▼▼▼

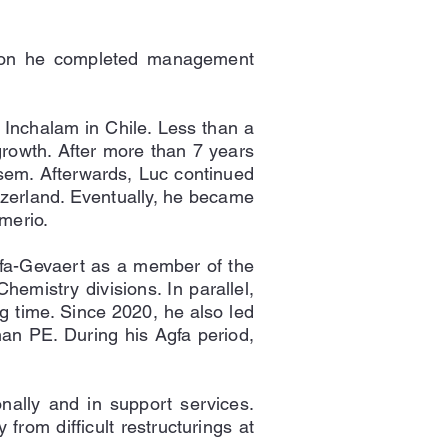
ition he completed management
 Inchalam in Chile. Less than a
growth. After more than 7 years
sem. Afterwards, Luc continued
itzerland. Eventually, he became
merio.
gfa-Gevaert as a member of the
emistry divisions. In parallel,
g time. Since 2020, he also led
rman PE. During his Agfa period,
onally and in support services.
from difficult restructurings at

▲▲▲

▸ WHAT TO DO: Search the material above for the word "than", then copy each line that holds it.

▸ SOLUTION TO THE EXERCISE:
 Inchalam in Chile. Less than a
growth. After more than 7 years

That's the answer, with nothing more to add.